## WHAT YOU NEED TO DO
Only the lines below from the one with "NPK model NCB-30" through the one with "vaikų aktyvumui ir dėmesiui." are to be written out, exactly and without any images.

## DATA LISTING
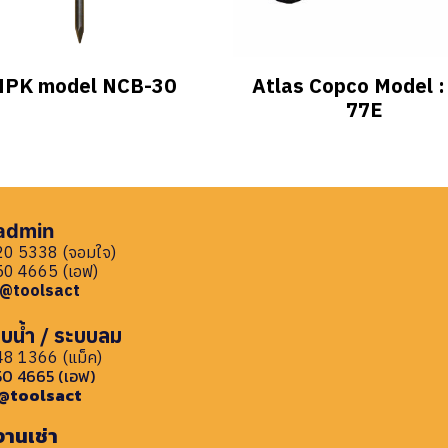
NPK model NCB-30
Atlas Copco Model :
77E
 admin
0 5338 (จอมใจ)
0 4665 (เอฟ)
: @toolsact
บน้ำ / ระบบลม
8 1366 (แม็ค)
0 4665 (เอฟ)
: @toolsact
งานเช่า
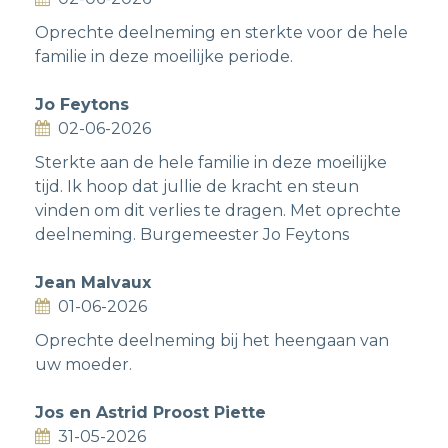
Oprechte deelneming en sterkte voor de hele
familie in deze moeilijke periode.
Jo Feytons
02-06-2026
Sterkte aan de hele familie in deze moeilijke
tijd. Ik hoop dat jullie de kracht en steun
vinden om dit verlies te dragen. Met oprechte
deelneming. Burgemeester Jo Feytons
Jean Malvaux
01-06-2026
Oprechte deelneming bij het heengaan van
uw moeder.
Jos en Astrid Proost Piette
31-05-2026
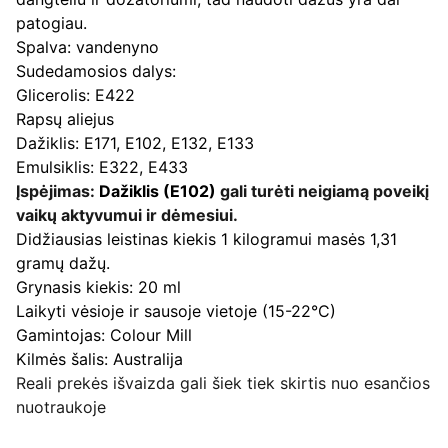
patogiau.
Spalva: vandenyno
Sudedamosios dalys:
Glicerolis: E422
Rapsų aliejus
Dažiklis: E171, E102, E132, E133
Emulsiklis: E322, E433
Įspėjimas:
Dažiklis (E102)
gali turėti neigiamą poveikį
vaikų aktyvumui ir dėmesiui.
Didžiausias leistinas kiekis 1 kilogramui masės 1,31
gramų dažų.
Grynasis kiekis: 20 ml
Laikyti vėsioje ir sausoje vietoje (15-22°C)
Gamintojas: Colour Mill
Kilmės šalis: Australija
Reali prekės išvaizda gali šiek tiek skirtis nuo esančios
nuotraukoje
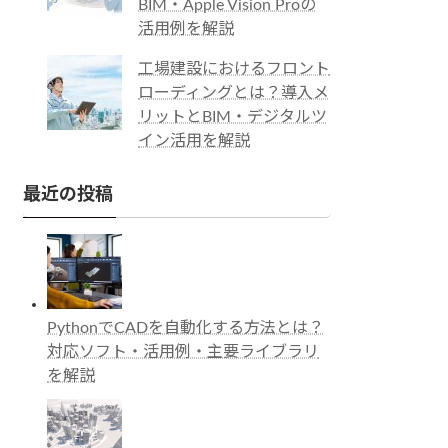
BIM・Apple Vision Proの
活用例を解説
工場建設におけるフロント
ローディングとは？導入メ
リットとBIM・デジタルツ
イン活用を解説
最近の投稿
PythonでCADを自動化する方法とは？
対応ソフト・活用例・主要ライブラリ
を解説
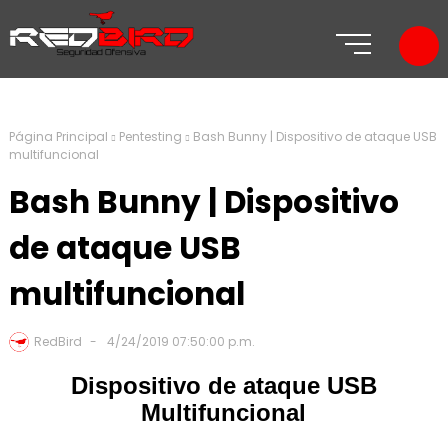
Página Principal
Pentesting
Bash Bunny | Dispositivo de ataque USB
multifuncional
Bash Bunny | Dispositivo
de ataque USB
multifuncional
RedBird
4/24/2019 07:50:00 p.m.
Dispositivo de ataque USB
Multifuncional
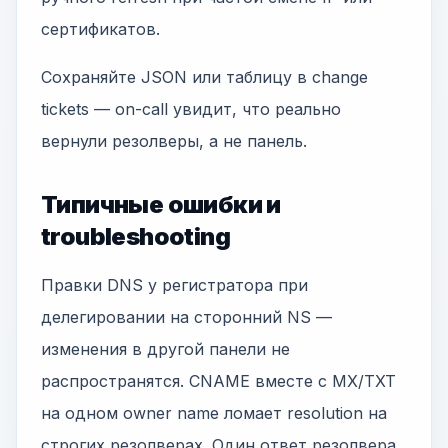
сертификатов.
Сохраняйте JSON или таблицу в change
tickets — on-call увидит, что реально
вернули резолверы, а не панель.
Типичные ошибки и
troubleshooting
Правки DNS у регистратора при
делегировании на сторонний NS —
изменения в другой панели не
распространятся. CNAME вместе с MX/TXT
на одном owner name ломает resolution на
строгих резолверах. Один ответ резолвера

---

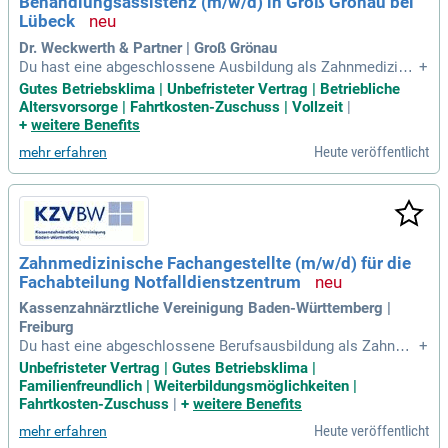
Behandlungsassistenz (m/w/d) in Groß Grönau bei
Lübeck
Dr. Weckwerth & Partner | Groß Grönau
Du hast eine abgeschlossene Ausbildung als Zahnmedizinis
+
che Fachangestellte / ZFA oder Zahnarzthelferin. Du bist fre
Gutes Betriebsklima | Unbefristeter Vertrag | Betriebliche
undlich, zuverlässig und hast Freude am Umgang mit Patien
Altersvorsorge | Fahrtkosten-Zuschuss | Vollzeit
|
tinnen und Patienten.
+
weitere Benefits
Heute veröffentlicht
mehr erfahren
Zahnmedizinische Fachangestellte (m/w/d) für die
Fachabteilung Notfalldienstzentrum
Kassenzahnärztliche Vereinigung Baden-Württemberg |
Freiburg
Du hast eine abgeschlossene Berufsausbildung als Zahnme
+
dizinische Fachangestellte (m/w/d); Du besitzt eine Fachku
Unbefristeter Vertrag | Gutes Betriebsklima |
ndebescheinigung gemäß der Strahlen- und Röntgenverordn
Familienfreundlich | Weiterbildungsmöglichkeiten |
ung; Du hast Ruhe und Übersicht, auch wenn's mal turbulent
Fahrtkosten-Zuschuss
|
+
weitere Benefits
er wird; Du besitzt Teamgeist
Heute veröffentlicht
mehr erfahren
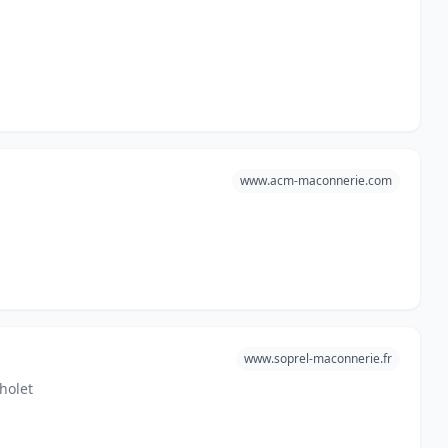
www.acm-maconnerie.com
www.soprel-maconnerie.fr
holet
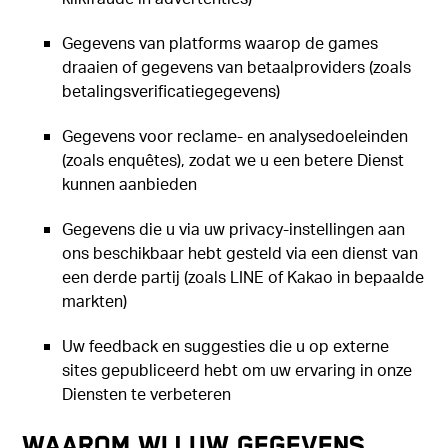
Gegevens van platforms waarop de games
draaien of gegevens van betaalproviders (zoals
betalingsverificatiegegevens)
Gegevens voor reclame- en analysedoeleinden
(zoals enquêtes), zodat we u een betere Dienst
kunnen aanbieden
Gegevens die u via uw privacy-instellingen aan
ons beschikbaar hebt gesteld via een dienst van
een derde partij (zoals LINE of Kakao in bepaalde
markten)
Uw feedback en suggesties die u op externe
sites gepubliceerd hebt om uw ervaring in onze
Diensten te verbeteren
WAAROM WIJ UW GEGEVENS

## OUTPUT OF THE TASK
NPK model NCB-30
Atlas Copco Model :
77E
 admin
0 5338 (จอมใจ)
0 4665 (เอฟ)
: @toolsact
บน้ำ / ระบบลม
8 1366 (แม็ค)
0 4665 (เอฟ)
: @toolsact
งานเช่า
Oprechte deelneming en sterkte voor de hele
familie in deze moeilijke periode.
Jo Feytons
02-06-2026
Sterkte aan de hele familie in deze moeilijke
tijd. Ik hoop dat jullie de kracht en steun
vinden om dit verlies te dragen. Met oprechte
deelneming. Burgemeester Jo Feytons
Jean Malvaux
01-06-2026
Oprechte deelneming bij het heengaan van
uw moeder.
Jos en Astrid Proost Piette
31-05-2026
patogiau.
Spalva: vandenyno
Sudedamosios dalys:
Glicerolis: E422
Rapsų aliejus
Dažiklis: E171, E102, E132, E133
Emulsiklis: E322, E433
Įspėjimas:
Dažiklis (E102)
gali turėti neigiamą poveikį
vaikų aktyvumui ir dėmesiui.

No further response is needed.